En los primeros años la asistencia fue considerable: por ejemplo, dos mil personas en el IX Congreso.

Hay que decir que, pese a su título, nunca se trató de congresos en sentido estricto. No eran encuentros de especialistas reunidos para debatir un tema determinado, sino de católicos que asistían a ponencias y testimonios, pudiendo tener después una breve intervención, sin que hubiera espacio para la controversia. En realidad, era una reunión de católicos progresistas que una vez al año se encontraban, reflexionaban y celebraban (en los comienzos la reconciliación y la eucaristía, luego solo la segunda, con una colecta solidaria que a veces llegó a los tres millones de pesetas).

En una crónica publicada en su día en Alandar, el autor decía que los Congresos tenían tres enemigos: el calor, el entusiasmo y la prensa. Ciertamente, en algunas convocatorias y en algunos lugares de encuentro el calor fue insoportable (hasta que se llegó al salón de Comisiones). Sin duda la prensa de derechas tiraba a matar. El País, por su parte, bajo la pluma de Juan G. Bedoya, siempre afirmaba que se habían reunido 800 o 900 teólogos (sic) y no destacaba sino las eventuales críticas a la jerarquía. Finalmente, el entusiasmo. Sobre todo en las primeras convocatorias había un tono emocional que no toleraba ninguna intervención en contra de la tónica dominante y, si se producía, era recibida con apasionados abucheos y descalificaciones.

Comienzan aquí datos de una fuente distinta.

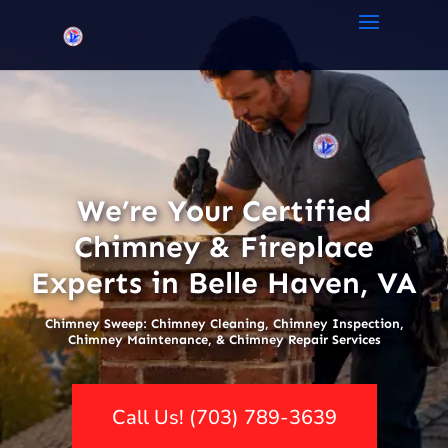
We’re Your Certified
Chimney & Fireplace
Experts in Belle Haven, VA
Chimney Sweep: Chimney Cleaning, Chimney Inspection,
Chimney Maintenance, & Chimney Repair Services
Call Us! (703) 789-3639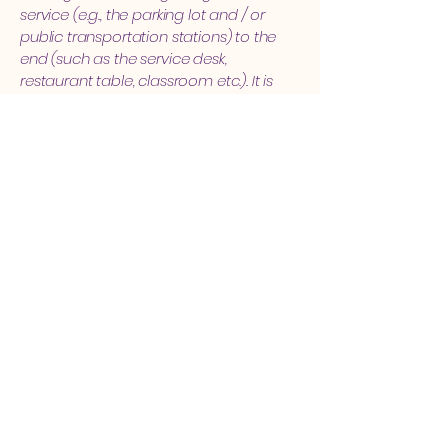
service (e.g., the parking lot and / or
public transportation stations) to the
end (such as the service desk,
restaurant table, classroom etc.). It is
also required to specify any additional
accessibility arrangements, such as
disabled services and their location,
and accessibility accessories (e.g. in
audio inductions and elevators)
available for use]
Requests, issues, and
suggestions
If you find an accessibility issue on the
site, or if you require further assistance,
you are welcome to contact us
through the organization's accessibility
coordinator:
[Name of the accessibility coordinator]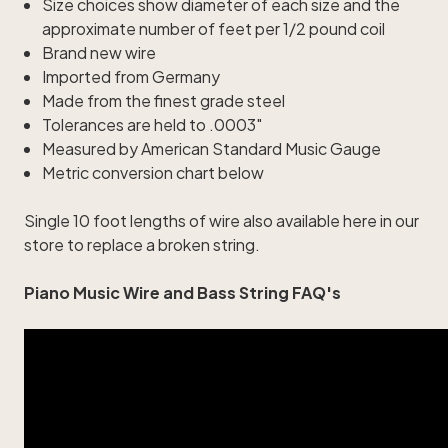
Size choices show diameter of each size and the
approximate number of feet per 1/2 pound coil
Brand new wire
Imported from Germany
Made from the finest grade steel
Tolerances are held to .0003"
Measured by American Standard Music Gauge
Metric conversion chart below
Single
10 foot lengths of wire
also available here in our
store to replace a broken string.
Piano Music Wire and Bass String FAQ's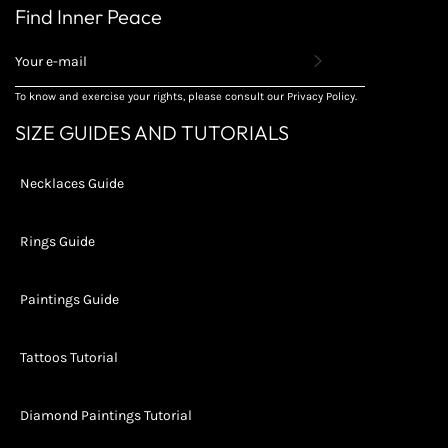
Find Inner Peace
REGISTER
TO
RECEIVE
To know and exercise your rights, please consult our Privacy Policy.
THE
LATEST
SIZE GUIDES AND TUTORIALS
NEWS,
OFFERS
AND
Necklaces Guide
STYLES
Rings Guide
Paintings Guide
Tattoos Tutorial
Diamond Paintings Tutorial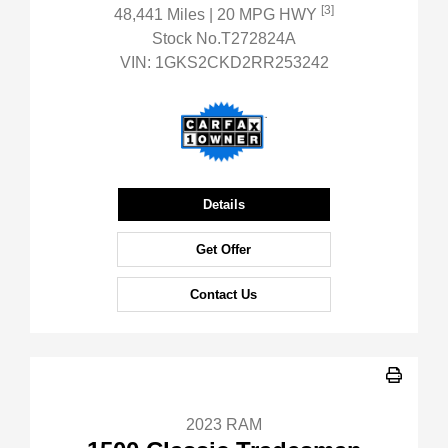
[3]
48,441 Miles
| 20 MPG HWY
Stock No.T272824A
VIN:
1GKS2CKD2RR253242
Details
Get Offer
Contact Us
2023 RAM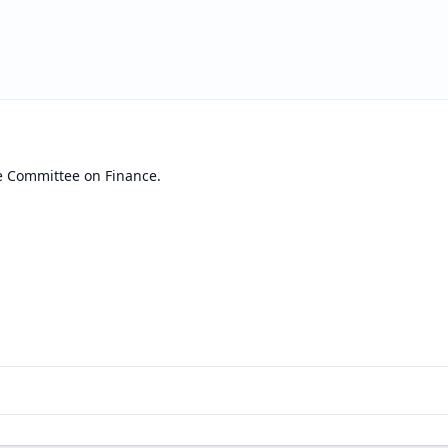
e Committee on Finance.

Lo cierto es que, pese a su tono monocolor, los Congresos de Teología supusieron un punto de referencia anual para muchos católicos y una voz en una sociedad en la que hay pocas voces significativas. Sin embargo, puesto que no lograron enganchar a los jóvenes, la audiencia fue disminuyendo y envejeciendo progresivamente. Cada año yo pensaba que era el momento de celebrar la gran fiesta de clausura.

Este año la convocatoria ha sido digital. Para mí es el signo del cierre de los Congresos como tales. Desde ahora se podrá asistir por Internet a las charlas de septiembre. Sigo echando de menos la gran fiesta final.